Opinion
CIVIL ACTION NO. 14-758
09-01-2015
THERESA BREITHAUPT, LARRY BREITHAUPT and INSURANCE CO. OF THE STATE OF PENNSYLVANIA v. THE GEO GROUP, INC.
MAGISTRATE JUDGE KIRK
MEMORANDUM RULING
Before the court is a Motion for Summary Judgment [R. 13] filed by defendant GEO Group, Inc. ("GEO" or "Defendant") seeking dismissal of all claims by plaintiffs Theresa Breithaupt, Larry Breithaupt and Insurance Company of the State of Pennsylvania ("Plaintiffs"). For the reasons expressed below, the court finds that Defendant's motion must be DENIED.
I. Relevant Facts
Plaintiff Theresa Breithaupt, a Licensed Practical Nurse, is employed by STG International as a medication nurse at the LaSalle Detention Center ("Detention Center"). The Detention Center is operated by GEO through a contract between GEO and the LaSalle Economic Development District ("LEDD"). The Detention Center is used to house detainees of U.S. Immigration, Customs and Enforcement ("ICE") who are awaiting civil or criminal proceedings regarding border patrol, immigration, trade and customs.
R. 13-1 at ¶ VI; 1-2 at ¶ 4.
R. 13-3 at p. 1.
On March 30, 2013, a correctional officer employed by GEO selected detainees to mop, strip and wax the linoleum floor of the corridor within Owl Dormitory, one of the several dormitories in the Detention Center. As was customary, the task of mopping, stripping and waxing floors was performed in one-hour shifts, the first of which began at 11:00 p.m. and the second of which began at midnight. The Owl Dormitory corridor contains multiple doorways opening into various rooms, including one or more medical examination rooms. Detainees are not permitted to access these rooms and, to that end, all doors leading from the corridor are closed and locked. Only the Detention Center's key control officer and employees of STG, the medical contractor, had keys to access the medical examination rooms.
R. 16-1 (Plaintiffs' response to GEO's Statement of Uncontested Facts) at p. 2.
Id.
Id. at pp. 2-3.
Id.
At approximately 11:00 a.m. on March 31, 2013, Theresa Breithaupt used her key to access the Owl Dormitory medical examination room in order to retrieve a blood pressure monitoring apparatus necessary for her duties. The door to the medical examination room opens outward into the hallway and the room contains motion-activated lights, which turn on when a person enters the room.
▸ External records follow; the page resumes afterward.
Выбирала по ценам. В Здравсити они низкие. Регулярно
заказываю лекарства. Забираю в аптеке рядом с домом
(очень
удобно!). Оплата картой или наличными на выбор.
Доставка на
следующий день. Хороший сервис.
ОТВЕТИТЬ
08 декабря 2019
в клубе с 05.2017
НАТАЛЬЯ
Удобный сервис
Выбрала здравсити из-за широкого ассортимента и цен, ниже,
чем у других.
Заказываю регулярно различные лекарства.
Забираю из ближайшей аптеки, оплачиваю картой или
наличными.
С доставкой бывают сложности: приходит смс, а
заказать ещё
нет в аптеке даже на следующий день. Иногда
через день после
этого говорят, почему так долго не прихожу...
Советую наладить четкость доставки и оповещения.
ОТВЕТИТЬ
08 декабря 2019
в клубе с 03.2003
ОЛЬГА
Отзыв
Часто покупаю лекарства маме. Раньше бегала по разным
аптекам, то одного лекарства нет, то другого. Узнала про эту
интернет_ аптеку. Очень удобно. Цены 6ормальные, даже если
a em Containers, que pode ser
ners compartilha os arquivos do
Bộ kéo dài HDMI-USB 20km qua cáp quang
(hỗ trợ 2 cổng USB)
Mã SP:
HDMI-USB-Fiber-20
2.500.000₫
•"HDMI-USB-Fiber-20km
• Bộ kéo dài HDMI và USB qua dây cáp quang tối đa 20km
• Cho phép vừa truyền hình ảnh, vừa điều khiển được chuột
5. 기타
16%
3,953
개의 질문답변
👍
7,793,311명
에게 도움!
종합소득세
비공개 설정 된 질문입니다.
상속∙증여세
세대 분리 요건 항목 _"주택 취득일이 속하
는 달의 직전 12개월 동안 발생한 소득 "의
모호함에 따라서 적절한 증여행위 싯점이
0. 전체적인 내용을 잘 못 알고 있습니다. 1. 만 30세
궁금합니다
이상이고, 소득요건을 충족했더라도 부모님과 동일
Plaintiffs assert that Theresa Breithaupt used her key to unlock the medical examination room door, entered the door and, upon extending her right foot into the room, stepped on a "whitish colored...thick [substance covering] two-thirds of the room...from the door frame [, which] smelt /sic/ like wax." Plaintiffs allege that Theresa Breithaupt fell with her right leg extended in front of her, landing on her "right side, buttocks/hips." Plaintiffs further describe that her arms were extended so that she caught herself before hitting her head. Theresa Breithaupt was transported from the room in a wheelchair by coworkers who came to her aid and was subsequently transferred by ambulance to an area hospital for evaluation and treatment.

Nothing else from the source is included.